On Thu, Nov 20, 2003 at 03:59:46PM +1100, Nick Piggin wrote:
> Well what they get is hardware accelerated 3d graphics under Linux.
> If they didn't need 3d, they can use the open source drivers.
> If someone downloads and installs the drivers themselves, they should
> know enough to contact nvidia for support (I think nvidia have been
> pretty good). Others will contact their ditro support.

"cuts off most, if not all, avenues of support available" == any and
all problems with the things around are untraceable. We won't touch
tainted bugreports and rightly so. And nvidia isn't supporting the
whole kernel.


On Thu, Nov 20, 2003 at 03:59:46PM +1100, Nick Piggin wrote:
> There might be a problem where they percieve that Linux is unstable
> while it is actually binary drivers.

Yes, that's one I'm very concerned about.


William Lee Irwin III wrote:
>> It's very much a second-class flavor of open source. They dare not
>> change the kernel version lest the binary-only trainwreck explode.
>> They dare not run with the whiz-bang patches going around they're
>> interested in lest the binary-only trainwreck explode. It may oops
>> in mainline, and all they can do is wait for a tech support line to
>> answer. Well, they're a little better than that, they have hackers
>> out and about, but you're still stuck waiting for a specific small
>> set of individuals and lose all of the "many eyes" advantages.

On Thu, Nov 20, 2003 at 03:59:46PM +1100, Nick Piggin wrote:
> I must say that I've been using the same nvidia drivers on my desktop
> system for maybe a year, and never had a crash including going through
> countless versions of 2.5/6. True you need to recompile the intermediate
> layer, but then, nobody who knows less than me will know or care about
> kernel versions. Their distro will upgrade kernel+drivers if needed, and
> presumably the distro has done some sort of testing / QA.
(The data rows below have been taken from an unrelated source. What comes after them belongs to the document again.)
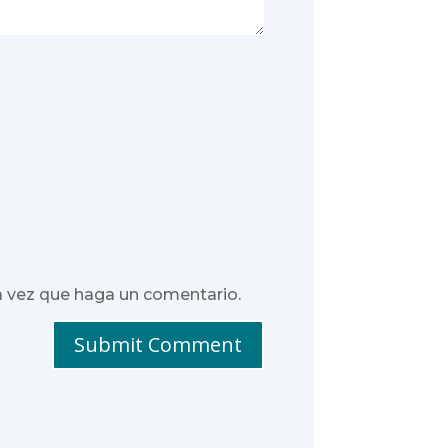
a vez que haga un comentario.
Submit Comment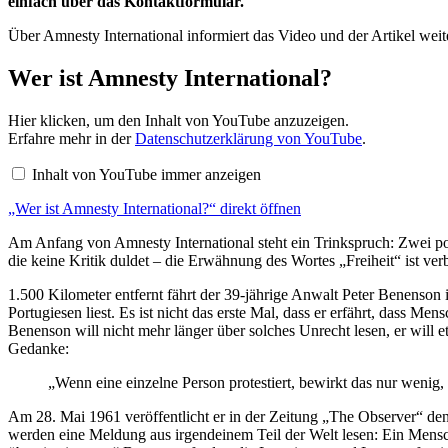
einfach über das Kontaktformular.
Über Amnesty International informiert das Video und der Artikel weit
Wer ist Amnesty International?
„Wer
Hier klicken, um den Inhalt von YouTube anzuzeigen.
ist
Erfahre mehr in der
Datenschutzerklärung von YouTube
.
Amnesty
International?“
Inhalt von YouTube immer anzeigen
von
YouTube
„Wer ist Amnesty International?“ direkt öffnen
anzeigen
Am Anfang von Amnesty International steht ein Trinkspruch: Zwei port
die keine Kritik duldet – die Erwähnung des Wortes „Freiheit“ ist ve
1.500 Kilometer entfernt fährt der 39-jährige Anwalt Peter Benenson
Portugiesen liest. Es ist nicht das erste Mal, dass er erfährt, dass
Benenson will nicht mehr länger über solches Unrecht lesen, er will e
Gedanke:
„Wenn eine einzelne Person protestiert, bewirkt das nur wenig,
Am 28. Mai 1961 veröffentlicht er in der Zeitung „The Observer“ den
werden eine Meldung aus irgendeinem Teil der Welt lesen: Ein Mensch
They're rather sensitive to VM changes, and I've had people with
significantly less know-how than either of us come back after trying VM
patches in combination with nvidia stuff report things ranging from
oopsen, to reboots, to fs corruption. The insulation layers are only
partially effective at best. And end-users are fiddling with whiz bang
patches for their kernels and upgrading versions by means other than
distros. Heck, the distros aren't even shipping 2.6, and they're
running 2.6 plus patches.

And besides, nvidia is really just the most commonly reported issue due
to the hordes of end users, there are many other offenders on this
front (e.g. certain FC drivers, and apparently some wireless drivers).